Dışişleri Bakanı Ahmet Davutoğlu'nun bunun bir hasmane tutum olduğunu Yunanistanlı mevkidaşına ilettiğini anlatan Arınç, Başbakan Erdoğan'ın da bugün Yunanistan Başbakanı'nı arayacağını kaydetti. Arınç şunları söyledi:
"Katar'a hareketinden önce Sayın Başbakanımız Yunanistan Başbakanı'nı telefonla arayacaktır. Bu bilgiye sahibim. Ve kendisine bunun parlamentodan geçmemesi, geçmiş ise Cumhurbaşkanı'nca iade edilmesi konusunda da tavsiyede bulunacaktır. Bizim Türkiye'de yaptıklarımıza bakarak Yunanistan'da Türk ve Müslüman azınlığa yapılanları yan yana getirmek mümkün değildir.
Evet hükümetimizin bir kararı şudur; insan hakları ne ise, özgürlükler ne ise, burada mukabele şartını aramadan biz gereğini yapacağız. Ama bizim bu kadar yaptığımız işin karşılığında Batı Trakya'da yaşayan bir avuç Müslüman Türk azınlığa reva görülen bu tutumu da kabul etmemiz mümkün değildir. Öncelikle bizden Heybeliada Ruhban Okulu'nun açılmasını isteyenler bir de bu tarafa baksınlar, ondan bu sonra bu taleplerinde kendilerini ciddi bulalım."
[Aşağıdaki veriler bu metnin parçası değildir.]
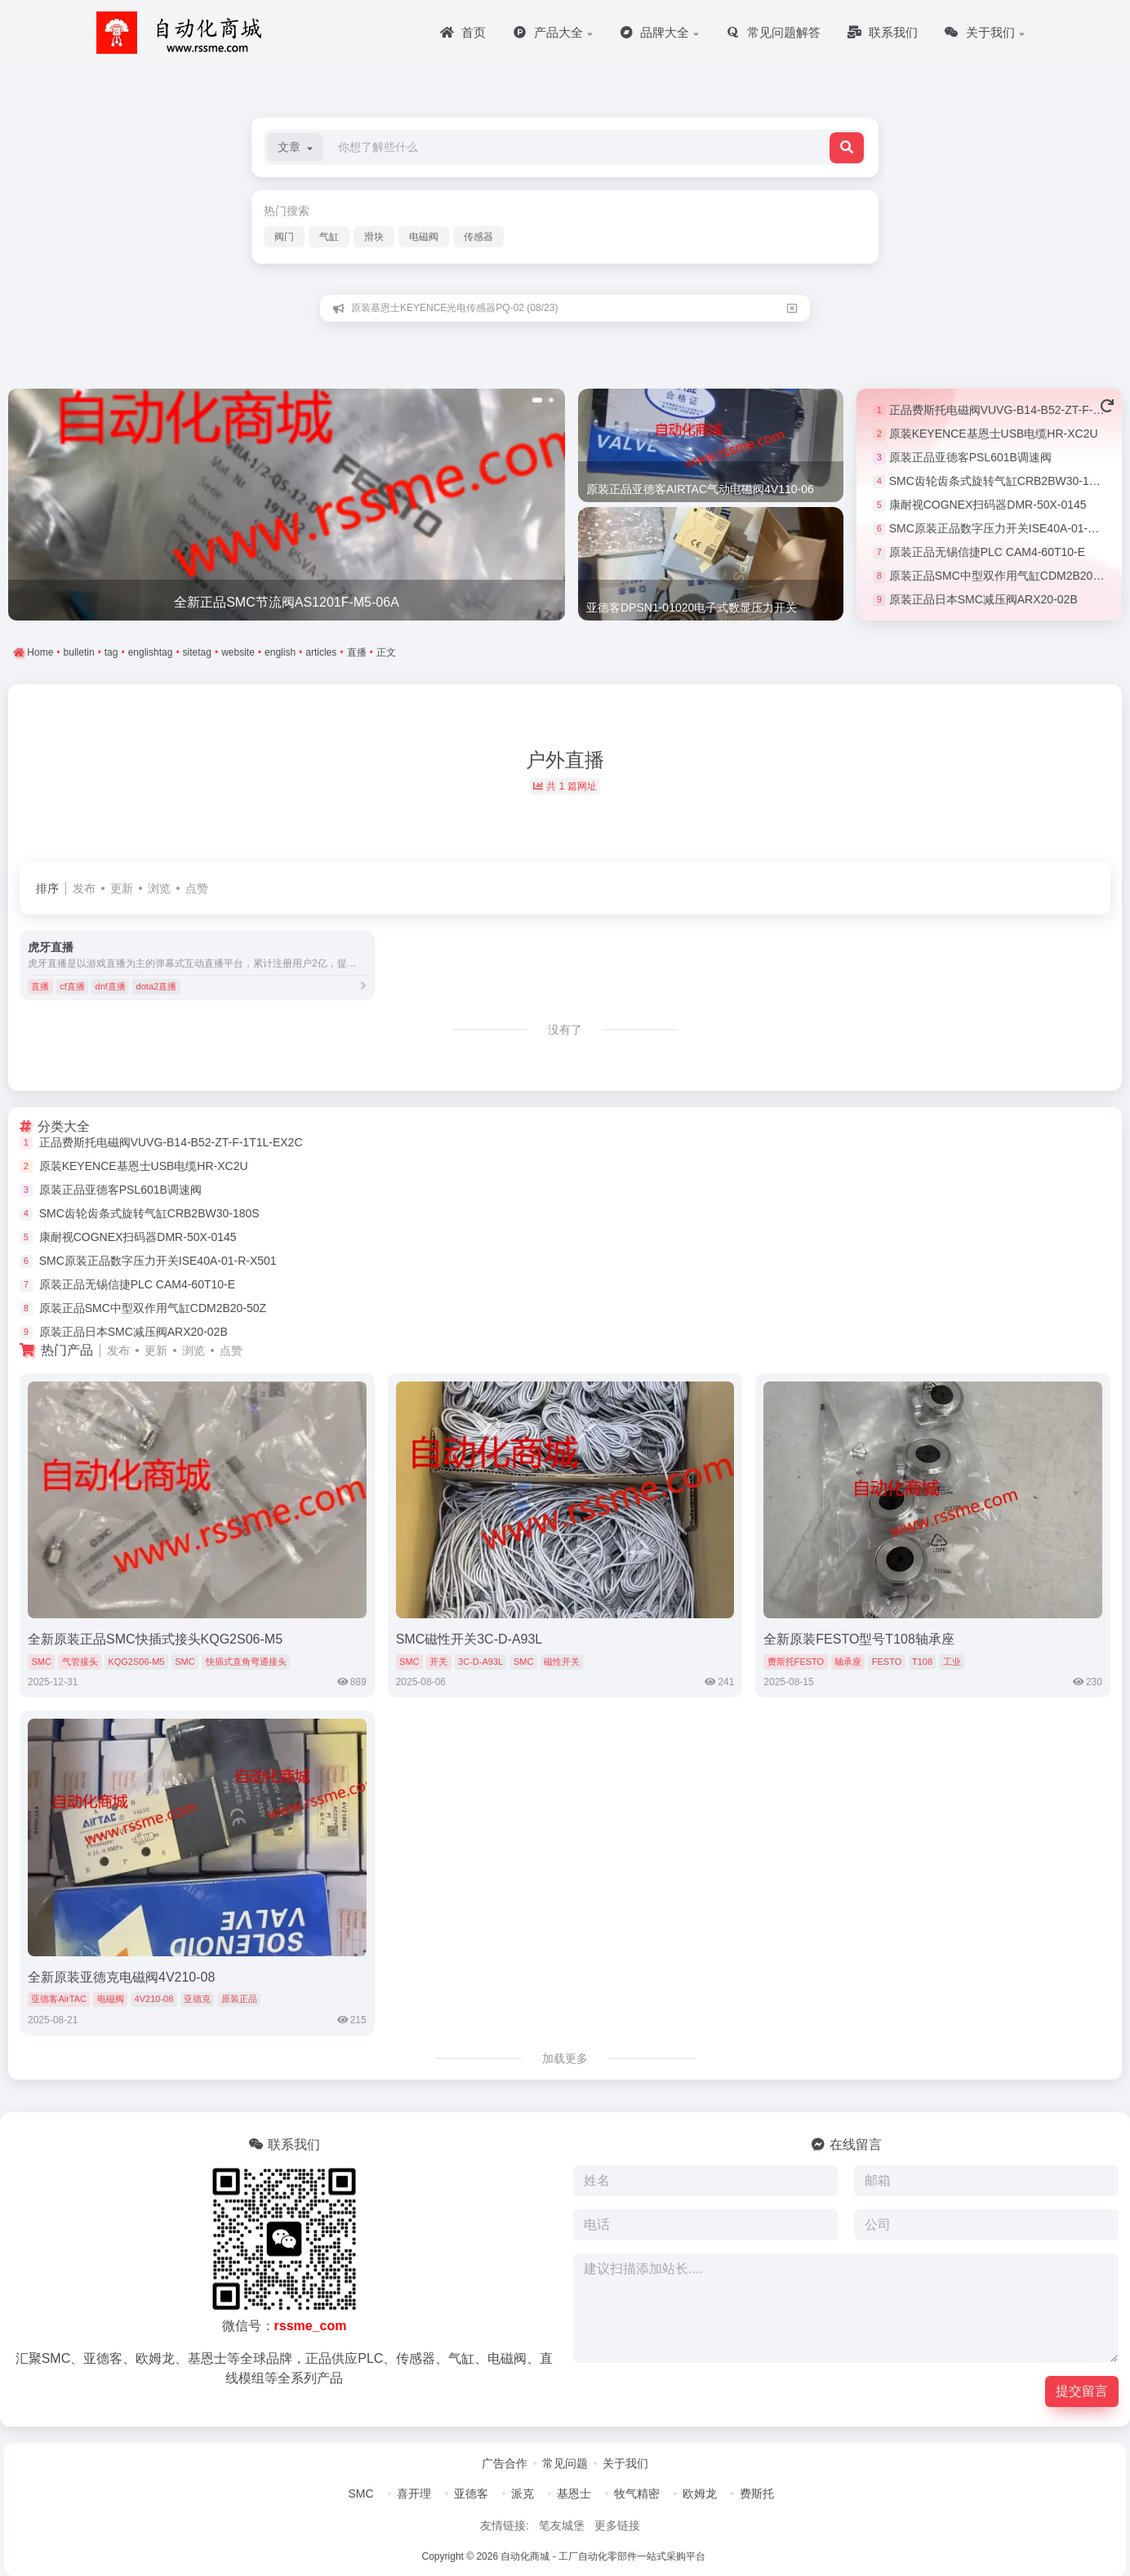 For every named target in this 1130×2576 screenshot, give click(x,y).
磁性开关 (562, 1661)
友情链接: (504, 2525)
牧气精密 (637, 2493)
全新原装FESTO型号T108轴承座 (858, 1639)
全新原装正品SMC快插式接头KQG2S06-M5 (155, 1639)
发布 (84, 888)
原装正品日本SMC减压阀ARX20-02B (983, 599)
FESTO (886, 1661)
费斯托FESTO (795, 1661)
"SÖZLEŞMELİLERE ŞU AŞAMADA VERİLECEK BİR CEVABIMIZ YOK"
Bülent Arınç, belediyelerde çalışan 18 bin sözleşmelinin yanı sıra diğer tüm sözleşmelileri de kadroya geçirecek bir çalışmanın olup olmadığı ve bu konunun gündeme gelip gelmediğine yönelik bir soru üzerine ise, Bakan Faruk Çelik'in bu konuyla ilgili bir sunum yaptığını söyledi. Bu konu üzerinde daha çok çalışılması gerektiğini belirten Arınç, "Onlara şu aşamada verilecek bir cevabımız yok. Bu konuyu bütünüyle ele aldık, bütünüyle de sonuçlandırmak istiyoruz. Umarım bundan sonraki Bakanlar Kurulu toplantılarında; hemen önümüzdeki değil, belki ondan sonra ki toplantılarda konu hakkında bir çözüme varacağız" diye konuştu.